Jakiś czas temu zaniepokojony mieszkaniec poinformował nas, że przy stawie za oczyszczalnią ścieków w Wesołej wyrzuca się masowo śmieci. Jest to jeden z wielu przypadków nielegalnego składowania odpadów, procederu nieprzyjaznego dla naszego oka, a przede wszystkim uciążliwego dla środowiska.
Zaalarmowany w tej sprawie magistrat przeprowadził wizję w terenie. Ustalono, że dzikie wysypisko znajduje się na działkach, których właścicielem jest KHW oraz Lasy Państwowe. Zarządca zostanie wezwany do uporządkowania zaśmieconego miejsca.

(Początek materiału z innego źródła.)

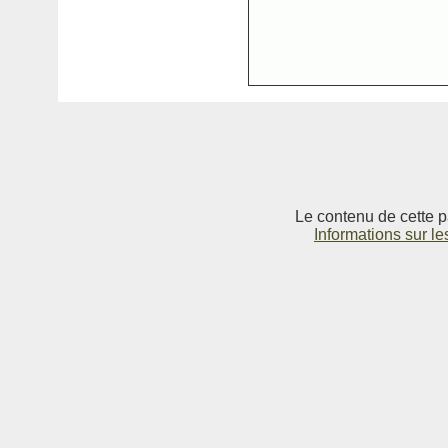
Le contenu de cette p
Informations sur le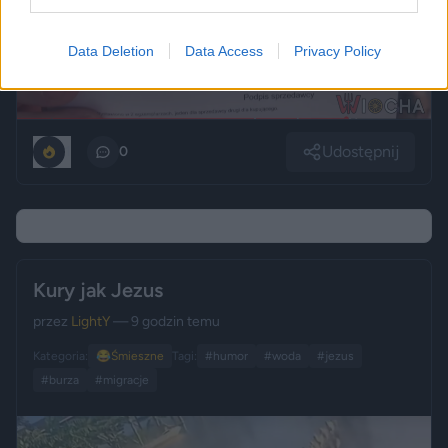
Data Deletion
Data Access
Privacy Policy
Udostępnij
1
0
Kury jak Jezus
przez
LightY
— 9 godzin temu
Kategoria:
😂
Śmieszne
Tagi:
#humor
#woda
#jezus
#burza
#migracje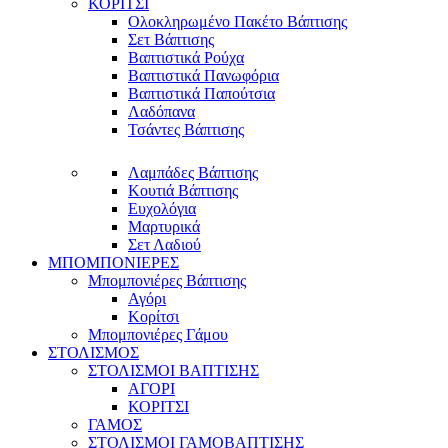
ΚΟΡΙΤΣΙ
Ολοκληρωμένο Πακέτο Βάπτισης
Σετ Βάπτισης
Βαπτιστικά Ρούχα
Βαπτιστικά Πανωφόρια
Βαπτιστικά Παπούτσια
Λαδόπανα
Τσάντες Βάπτισης
Λαμπάδες Βάπτισης
Κουτιά Βάπτισης
Ευχολόγια
Μαρτυρικά
Σετ Λαδιού
ΜΠΟΜΠΟΝΙΕΡΕΣ
Μπομπονιέρες Βάπτισης
Αγόρι
Κορίτσι
Μπομπονιέρες Γάμου
ΣΤΟΛΙΣΜΟΣ
ΣΤΟΛΙΣΜΟΙ ΒΑΠΤΙΣΗΣ
ΑΓΟΡΙ
ΚΟΡΙΤΣΙ
ΓΑΜΟΣ
ΣΤΟΛΙΣΜΟΙ ΓΑΜΟΒΑΠΤΙΣΗΣ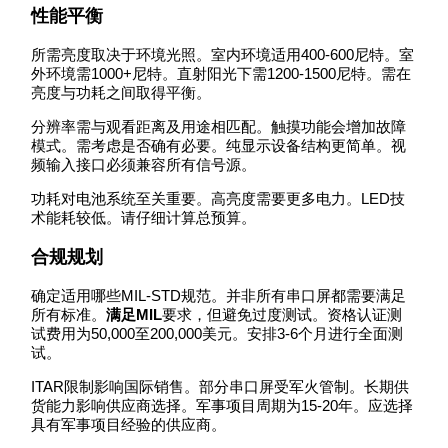
性能平衡
所需亮度取决于环境光照。室内环境适用400-600尼特。室
外环境需1000+尼特。直射阳光下需1200-1500尼特。需在
亮度与功耗之间取得平衡。
分辨率需与观看距离及用途相匹配。触摸功能会增加故障
模式。需考虑是否确有必要。纯显示设备结构更简单。视
频输入接口必须兼容所有信号源。
功耗对电池系统至关重要。高亮度需要更多电力。LED技
术能耗较低。请仔细计算总预算。
合规规划
确定适用哪些MIL-STD规范。并非所有串口屏都需要满足
所有标准。
满足MIL
要求，但避免过度测试。资格认证测
试费用为50,000至200,000美元。安排3-6个月进行全面测
试。
ITAR限制影响国际销售。部分串口屏受军火管制。长期供
货能力影响供应商选择。军事项目周期为15-20年。应选择
具有军事项目经验的供应商。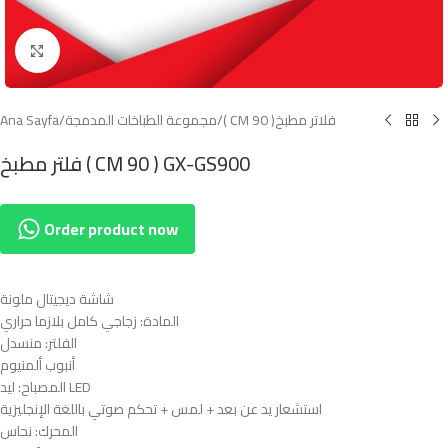
Click to enlarge
( CM 90 )فلاتر مطبخ
/
مجموعة الطباخات المدمجة
/
Ana Sayfa
فلتر مطبخ ( CM 90 ) GX-GS900
Order product now
شاشة ديجيتال ملونة
المادة: زجاجي كامل بلازما حراري
الفلتر: منسدل
أنبوب ألمنيوم
المصباح: ليد LED
استشعار يد عن بعد + لمس + تحكم صوتي باللغة الإنجليزية
المحرك: نحاس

– Do właścicieli nieruchomości wysłane zostaną stosowne pisma o likwidację “dzikiego wysypiska”. – informuje Anna Górny z Zespołu Prasowego UM Mysłowice
Śmieci są nagminnie wyrzucane w miejscach niedozwolonych, w lasach i na terenach przydrożnych walają się sterty plastikowych butelek, worków i szmat. Miasto każdego roku stara się zorganizować przetarg na likwidację dzikich wysypisk śmieci.
W tym roku Zakład Oczyszczania Miasta Mysłowice oczyścił 20 takich miejsc, min. w Parku Zamkowym, przy Alei Spacerowej, ul. Brzęczkowickiej, Jastruna, Harcerzy Śląskich, w okolicach ul. Prusa czy w obszarze między ulicą Staszica a nieruchomością przy Wielkiej Skotnicy. Ten niechlujny proceder, tylko w tym roku, kosztował podatników ponad 77 tysiące złotych.